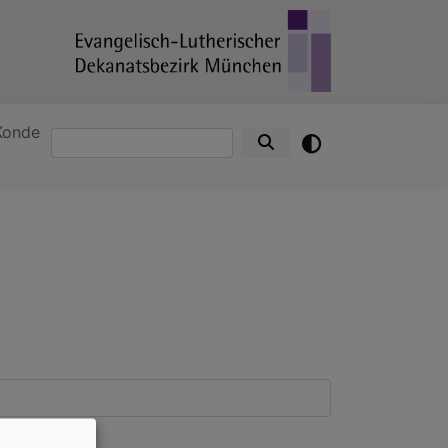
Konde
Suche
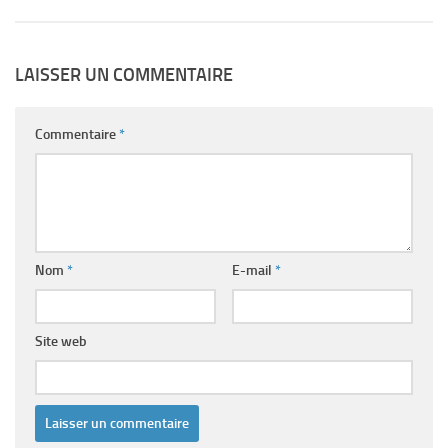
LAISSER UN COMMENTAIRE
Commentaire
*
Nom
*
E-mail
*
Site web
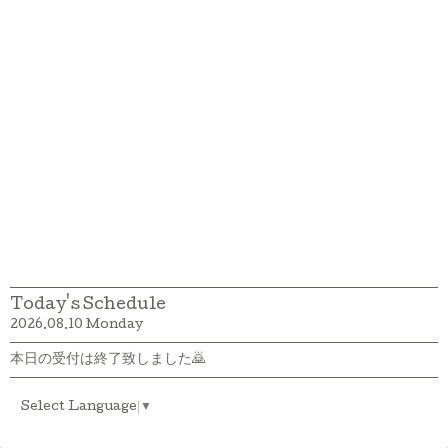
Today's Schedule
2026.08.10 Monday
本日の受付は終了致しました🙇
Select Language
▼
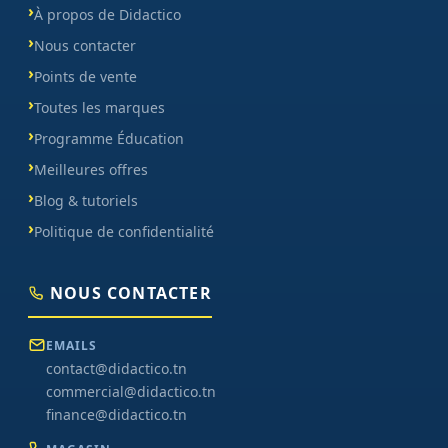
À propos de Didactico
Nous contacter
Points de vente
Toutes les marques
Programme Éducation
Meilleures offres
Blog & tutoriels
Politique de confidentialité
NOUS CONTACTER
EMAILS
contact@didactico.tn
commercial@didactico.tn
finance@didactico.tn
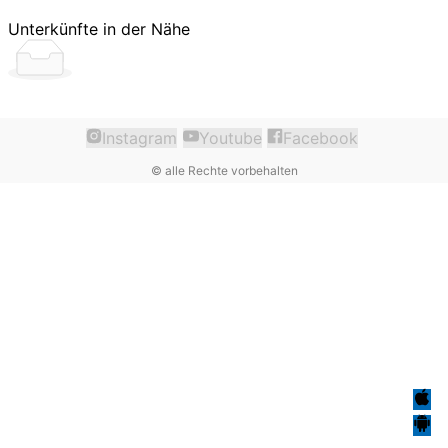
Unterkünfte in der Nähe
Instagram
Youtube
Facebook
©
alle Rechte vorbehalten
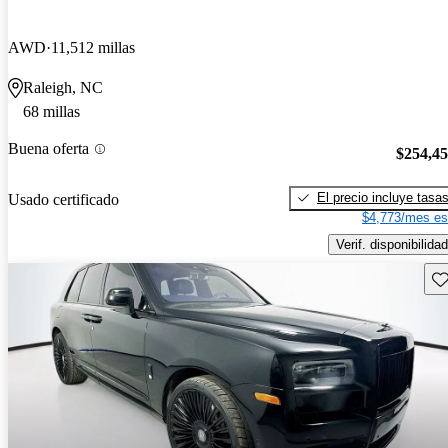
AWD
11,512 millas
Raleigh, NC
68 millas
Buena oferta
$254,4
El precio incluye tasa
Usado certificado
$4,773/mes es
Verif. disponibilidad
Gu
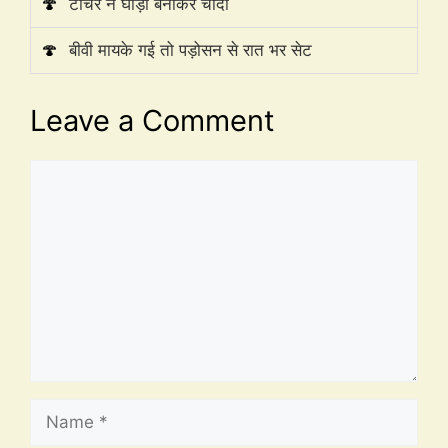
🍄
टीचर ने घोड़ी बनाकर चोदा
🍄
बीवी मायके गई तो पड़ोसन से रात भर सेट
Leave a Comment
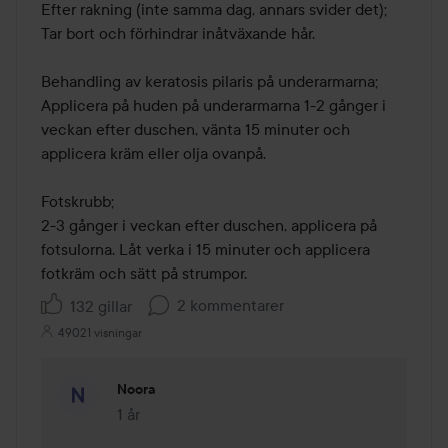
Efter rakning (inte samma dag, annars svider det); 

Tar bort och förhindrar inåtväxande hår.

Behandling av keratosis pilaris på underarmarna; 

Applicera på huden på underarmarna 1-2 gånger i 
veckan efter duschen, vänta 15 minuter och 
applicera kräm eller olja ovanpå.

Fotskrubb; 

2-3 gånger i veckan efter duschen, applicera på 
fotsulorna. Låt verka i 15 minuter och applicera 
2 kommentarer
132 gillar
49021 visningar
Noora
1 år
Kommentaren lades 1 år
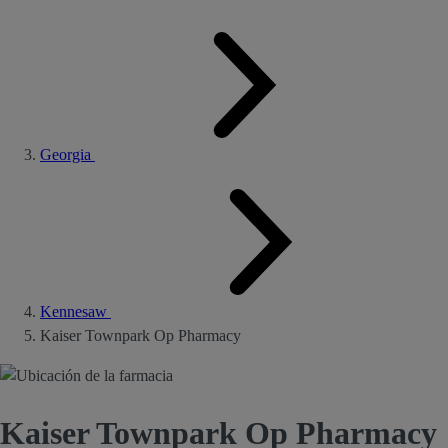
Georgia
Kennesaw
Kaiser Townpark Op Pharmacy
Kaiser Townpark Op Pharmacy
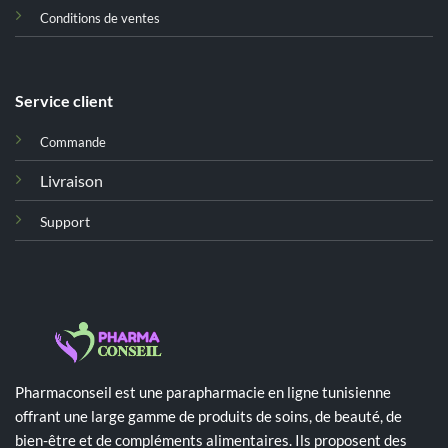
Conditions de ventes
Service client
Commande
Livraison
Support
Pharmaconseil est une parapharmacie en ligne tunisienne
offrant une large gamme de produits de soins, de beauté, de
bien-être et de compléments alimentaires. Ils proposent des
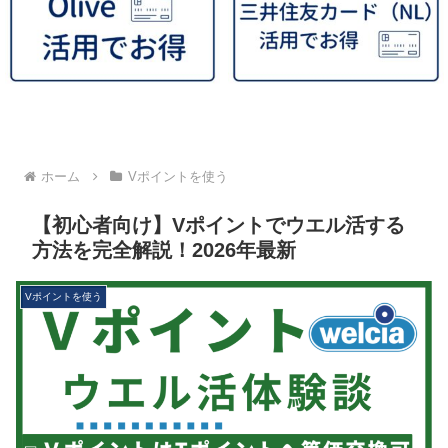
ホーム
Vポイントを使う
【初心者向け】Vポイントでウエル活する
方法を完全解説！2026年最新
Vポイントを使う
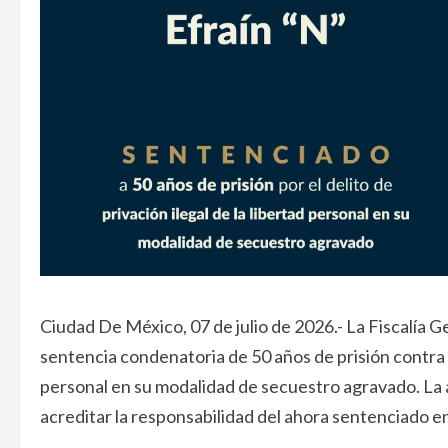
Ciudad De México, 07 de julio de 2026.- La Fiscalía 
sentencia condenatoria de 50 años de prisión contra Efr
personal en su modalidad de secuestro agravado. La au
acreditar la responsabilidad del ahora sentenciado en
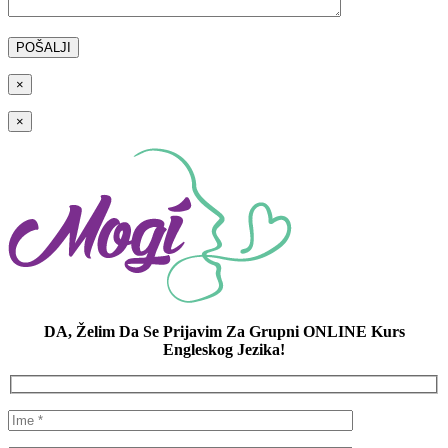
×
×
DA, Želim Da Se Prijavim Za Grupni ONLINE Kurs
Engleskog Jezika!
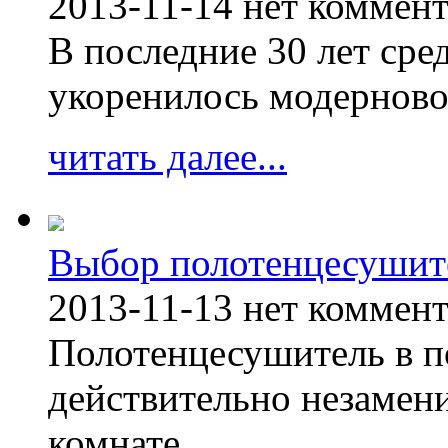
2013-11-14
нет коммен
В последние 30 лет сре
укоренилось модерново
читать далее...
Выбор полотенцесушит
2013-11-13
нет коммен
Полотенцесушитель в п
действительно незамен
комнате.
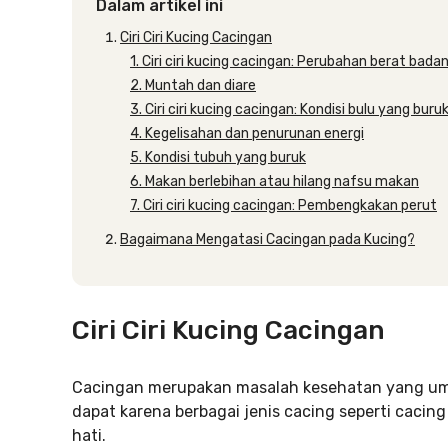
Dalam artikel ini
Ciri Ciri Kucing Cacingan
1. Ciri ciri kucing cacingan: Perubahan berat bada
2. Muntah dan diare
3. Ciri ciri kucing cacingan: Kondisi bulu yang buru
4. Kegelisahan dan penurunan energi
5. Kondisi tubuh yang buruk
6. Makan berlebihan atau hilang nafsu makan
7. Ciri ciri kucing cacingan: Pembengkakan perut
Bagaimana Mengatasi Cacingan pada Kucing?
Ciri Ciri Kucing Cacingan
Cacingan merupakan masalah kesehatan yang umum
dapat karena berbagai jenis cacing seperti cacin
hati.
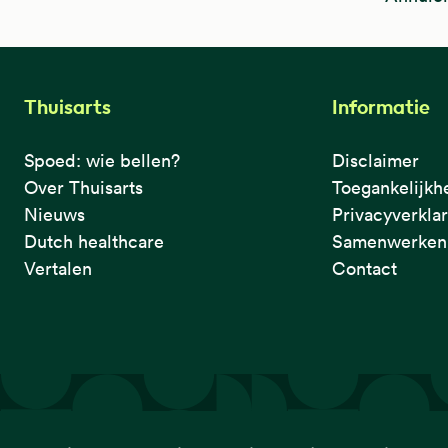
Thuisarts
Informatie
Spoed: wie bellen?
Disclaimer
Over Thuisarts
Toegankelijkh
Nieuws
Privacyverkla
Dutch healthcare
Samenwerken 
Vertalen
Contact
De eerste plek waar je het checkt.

_The task:_
If a picture sits between the line containing "बीवी मायके गई तो पड़ोसन से रात भर सेट" and the line containing "Ciudad De México, 07", leave it out, and return the lines of that range above exactly, both ends included.

_The completed task:_
बीवी मायके गई तो पड़ोसन से रात भर सेट
Leave a Comment
Efter rakning (inte samma dag, annars svider det); 

Tar bort och förhindrar inåtväxande hår.

Behandling av keratosis pilaris på underarmarna; 

Applicera på huden på underarmarna 1-2 gånger i 
veckan efter duschen, vänta 15 minuter och 
applicera kräm eller olja ovanpå.

Fotskrubb; 

2-3 gånger i veckan efter duschen, applicera på 
fotsulorna. Låt verka i 15 minuter och applicera 
2 kommentarer
132 gillar
49021 visningar
Noora
1 år
Kommentaren lades 1 år
Georgia
Kennesaw
Kaiser Townpark Op Pharmacy
Kaiser Townpark Op Pharmacy
Conditions de ventes
Service client
Commande
Livraison
Support
Pharmaconseil est une parapharmacie en ligne tunisienne
offrant une large gamme de produits de soins, de beauté, de
bien-être et de compléments alimentaires. Ils proposent des
ホーム
Vポイントを使う
【初心者向け】Vポイントでウエル活する
方法を完全解説！2026年最新
Vポイントを使う
Ciudad De México, 07 de julio de 2026.- La Fiscalía 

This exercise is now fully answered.